Yes - as long as you *begin your trip prior to the blackout period*, you can continue to connect to other trains (on that specific trip) during the blackout period.

Example - you are going from SEA to NYP 2 days before the blackout period, staying in NY for 3 days and then want to go NYP-LAX, but within the blackout period. You can travel all the way to NYP - even though you will be traveling within the blackout period - since you began this trip before the period began. But you could not start the NYP-LAX segment, because you would be starting within the blackout period.

You just *can not begin travel during the blackout period*.


----------



## sechs (Oct 1, 2008)

Reviving this thread to provide my recent experience.

Tried to book a reward which would require a change of train on a blacked-out day and was shot down. Talked to a supervisor who, after much laboring, read the terms and conditions and found no prohibition on this, as long as travel originated on a non-black-out day. She said that, irrelevant, the computer system would not let anyone book the trip and that "it had always been this way."


----------



## darien-l (Oct 2, 2008)

Had a similar experience two days ago. Was told "you have to be on your final train at midnight before the blackout date, otherwise the computer won't allow the booking."


----------



## the_traveler (Oct 2, 2008)

darien-l said:


> Had a similar experience two days ago. Was told "you have to be on your final train at midnight before the blackout date, otherwise the computer won't allow the booking."

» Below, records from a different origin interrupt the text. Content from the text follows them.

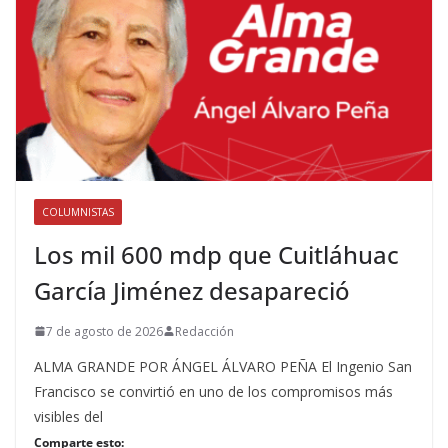
COLUMNISTAS
Los mil 600 mdp que Cuitláhuac
García Jiménez desapareció
7 de agosto de 2026
Redacción
ALMA GRANDE POR ÁNGEL ÁLVARO PEÑA El Ingenio San
Francisco se convirtió en uno de los compromisos más
visibles del
Comparte esto: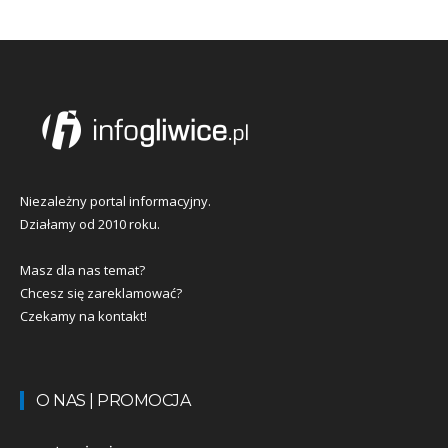
Niezależny portal informacyjny.
Działamy od 2010 roku.
Masz dla nas temat?
Chcesz się zareklamować?
Czekamy na kontakt!
O NAS | PROMOCJA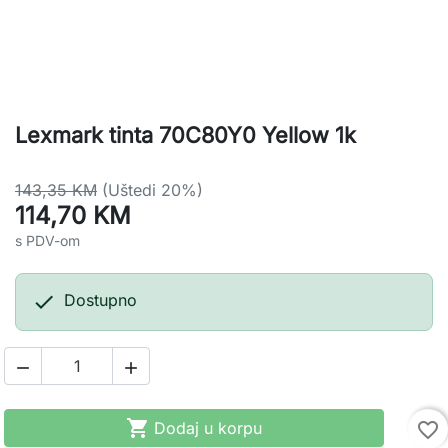
Lexmark tinta 70C80Y0 Yellow 1k
143,35 KM
(Uštedi 20%)
114,70 KM
s PDV-om

Dostupno



Dodaj u korpu
favorite_border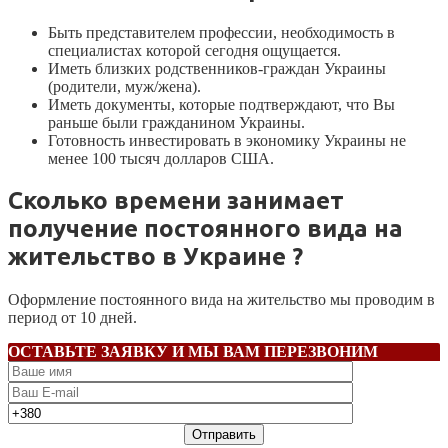
Быть представителем профессии, необходимость в
специалистах которой сегодня ощущается.
Иметь близких родственников-граждан Украины
(родители, муж/жена).
Иметь документы, которые подтверждают, что Вы
раньше были гражданином Украины.
Готовность инвестировать в экономику Украины не
менее 100 тысяч долларов США.
Сколько времени занимает
получение постоянного вида на
жительство в Украине ?
Оформление постоянного вида на жительство мы проводим в
период от 10 дней.
ОСТАВЬТЕ ЗАЯВКУ И МЫ ВАМ ПЕРЕЗВОНИМ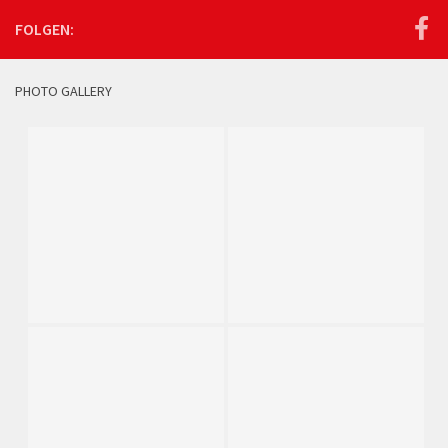
FOLGEN:
PHOTO GALLERY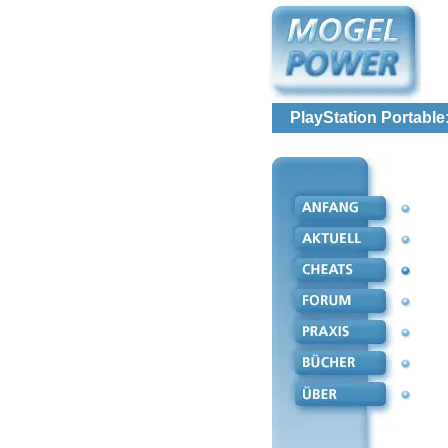
PlayStation Portable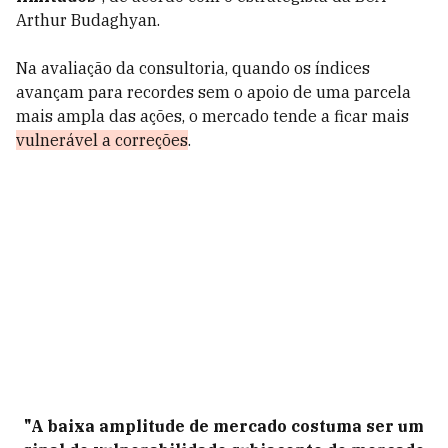
Arthur Budaghyan.
Na avaliação da consultoria, quando os índices
avançam para recordes sem o apoio de uma parcela
mais ampla das ações, o mercado tende a ficar mais
vulnerável a correções
.
"A baixa amplitude de mercado costuma ser um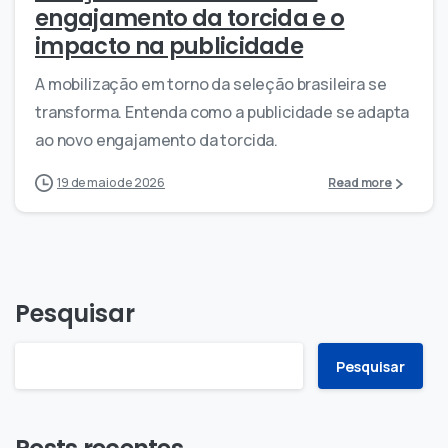
engajamento da torcida e o
impacto na publicidade
A mobilização em torno da seleção brasileira se
transforma. Entenda como a publicidade se adapta
ao novo engajamento da torcida.
19 de maio de 2026
Read more
Pesquisar
Pesquisar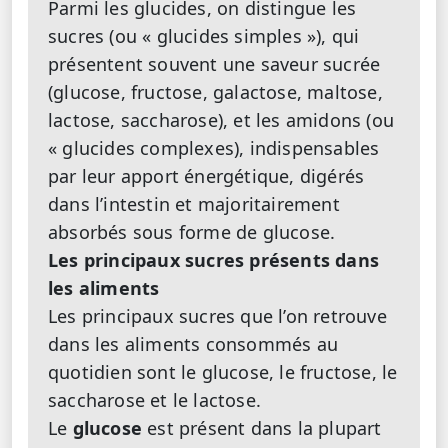
Parmi les glucides, on distingue les
sucres (ou « glucides simples »), qui
présentent souvent une saveur sucrée
(glucose, fructose, galactose, maltose,
lactose, saccharose), et les amidons (ou
« glucides complexes), indispensables
par leur apport énergétique, digérés
dans l’intestin et majoritairement
absorbés sous forme de glucose.
Les principaux sucres présents dans
les aliments
Les principaux sucres que l’on retrouve
dans les aliments consommés au
quotidien sont le glucose, le fructose, le
saccharose et le lactose.
Le
glucose
est présent dans la plupart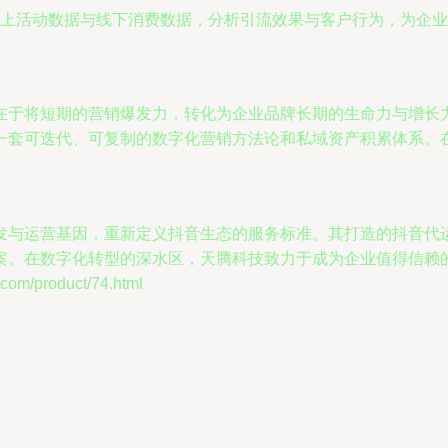
上活动数据与线下消费数据，分析引流效果与客户行为，为企业
于将短期的营销爆发力，转化为企业品牌长期的生命力与增长力。
一套可迭代、可复制的数字化营销方法论和私域资产积累体系。
发与运营基因，重新定义抖音生态的服务标准。其打造的抖音代
案。在数字化转型的深水区，天腾科技致力于成为企业值得信赖
/product/74.html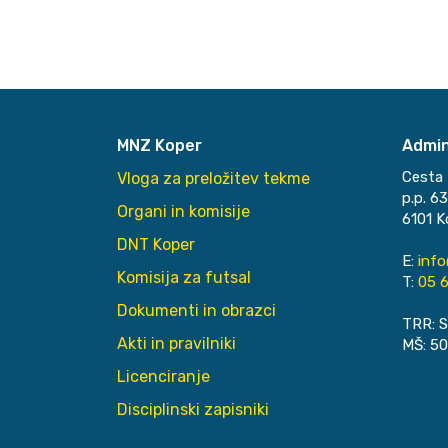
MNZ Koper
Admin
Cesta 
Vloga za preložitev tekme
p.p. 6
Organi in komisije
6101 K
DNT Koper
E:
inf
Komisija za futsal
T:
05 6
Dokumenti in obrazci
TRR: S
Akti in pravilniki
MŠ: 5
Licenciranje
Disciplinski zapisniki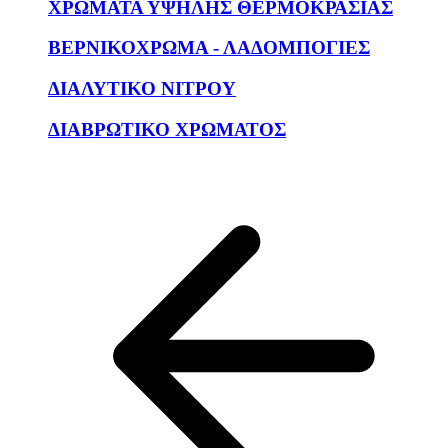
ΧΡΩΜΑΤΑ ΥΨΗΛΗΣ ΘΕΡΜΟΚΡΑΣΙΑΣ
ΒΕΡΝΙΚΟΧΡΩΜΑ - ΛΑΔΟΜΠΟΓΙΕΣ
ΔΙΑΛΥΤΙΚΟ ΝΙΤΡΟΥ
ΔΙΑΒΡΩΤΙΚΟ ΧΡΩΜΑΤΟΣ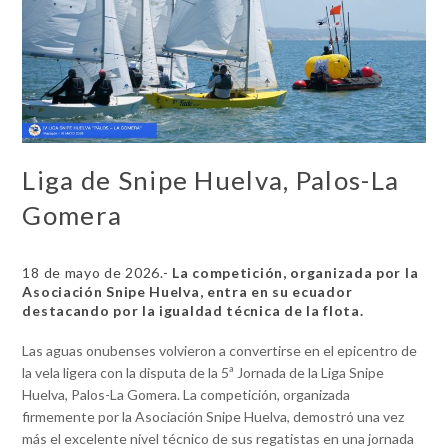
Liga de Snipe Huelva, Palos-La
Gomera
18 de mayo de 2026.-
La competición, organizada por la
Asociación Snipe Huelva, entra en su ecuador
destacando por la igualdad técnica de la flota.
​Las aguas onubenses volvieron a convertirse en el epicentro de
la vela ligera con la disputa de la 5ª Jornada de la Liga Snipe
Huelva, Palos-La Gomera. La competición, organizada
firmemente por la Asociación Snipe Huelva, demostró una vez
más el excelente nivel técnico de sus regatistas en una jornada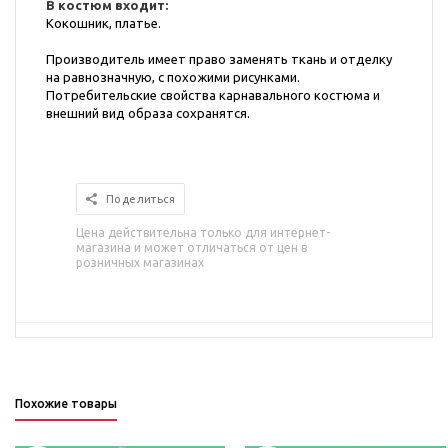
В костюм входит:
Кокошник, платье.
Производитель имеет право заменять ткань и отделку
на равнозначную, с похожими рисунками.
Потребительские свойства карнавального костюма и
внешний вид образа сохранятся.
Поделиться
Цена действительна только для интернет-
магазина и может отличаться от цен в
розничных магазинах
Похожие товары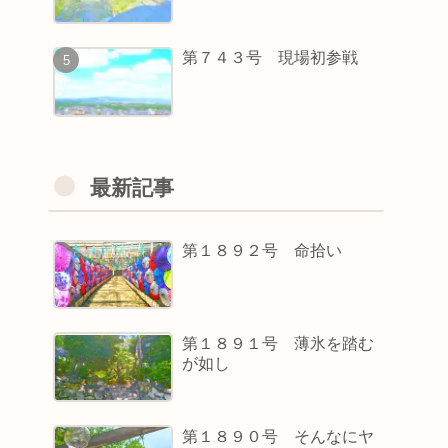
第７４３号 現場初参戦
最新記事
第１８９２号 命拾い
第１８９１号 薄氷を踏む
が如し
第１８９０号 そんなにヤ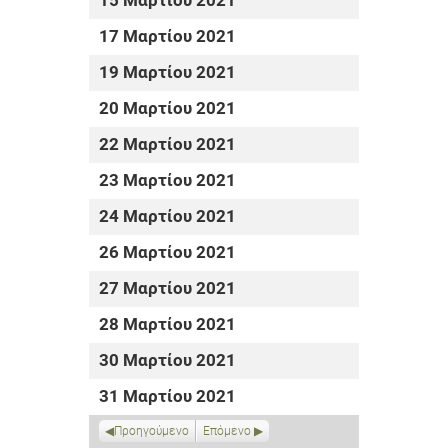
15 Μαρτίου 2021
17 Μαρτίου 2021
19 Μαρτίου 2021
20 Μαρτίου 2021
22 Μαρτίου 2021
23 Μαρτίου 2021
24 Μαρτίου 2021
26 Μαρτίου 2021
27 Μαρτίου 2021
28 Μαρτίου 2021
30 Μαρτίου 2021
31 Μαρτίου 2021
Προηγούμενο
Επόμενο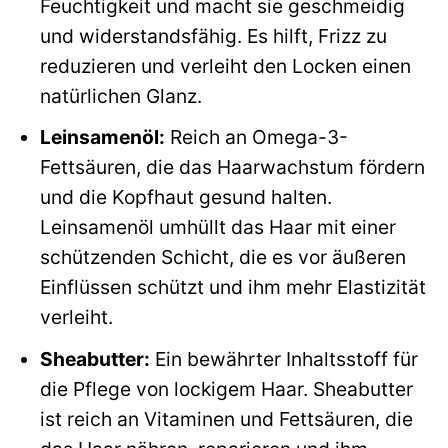
Feuchtigkeit und macht sie geschmeidig
und widerstandsfähig. Es hilft, Frizz zu
reduzieren und verleiht den Locken einen
natürlichen Glanz.
Leinsamenöl:
Reich an Omega-3-
Fettsäuren, die das Haarwachstum fördern
und die Kopfhaut gesund halten.
Leinsamenöl umhüllt das Haar mit einer
schützenden Schicht, die es vor äußeren
Einflüssen schützt und ihm mehr Elastizität
verleiht.
Sheabutter:
Ein bewährter Inhaltsstoff für
die Pflege von lockigem Haar. Sheabutter
ist reich an Vitaminen und Fettsäuren, die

That doesn't make sense! :unsure:

I'm just picking a day at random. Say Oct 27 is blacked out. You travel from NYP-EUG, starting from NYP on Oct 24. You travel NYP-CHI on 10/24, CHI-PDX on 10/25 and PDX-EUG on 10/27. Because you can not board your final train before 10/27, you can not travel? :huh: (Even though you began 3 days before the blackout?  )


----------



## darien-l (Oct 2, 2008)

the_traveler said:


> darien-l said:
> 
> 
> > Had a similar experience two days ago. Was told "you have to be on your final train at midnight before the blackout date, otherwise the computer won't allow the booking."
> ...


Well, you can travel, you would just have to pay for PDX-EUG out of pocket. This rule actually does make sense; without it, the whole blackout date system is wide open for abuse. Say I want to travel SAC-DEN on December 20, a blackout date. So I'd book some convoluted itinerary within one zone like this:

27 Empire Builder

Wolf Point, MT (WPT) 11:41 am 18-DEC-08

Portland, OR (PDX) 10:10 am 19-DEC-08

11 Coast Starlight

Portland, OR (PDX) 2:25 pm 19-DEC-08

Sacramento, CA (SAC) 6:15 am 20-DEC-08

6 California Zephyr

Sacramento, CA (SAC) 10:54 am 20-DEC-08

Denver, CO (DEN)

7:43 pm 21-DEC-08

and then simply throw away the tickets I don't need. I can certainly see why Amtrak wouldn't want that happening.


----------



## sechs (Oct 3, 2008)

It doesn't matter what their intention was. The terms and conditions do not disallow changing trains on a blacked-out date as long as travel originates on a non-blacked-out date. It's very clear.

I was given the generic AGR address to write a letter, which is largely equivalent to a black hole. Who should I write at Amtrak about this?


----------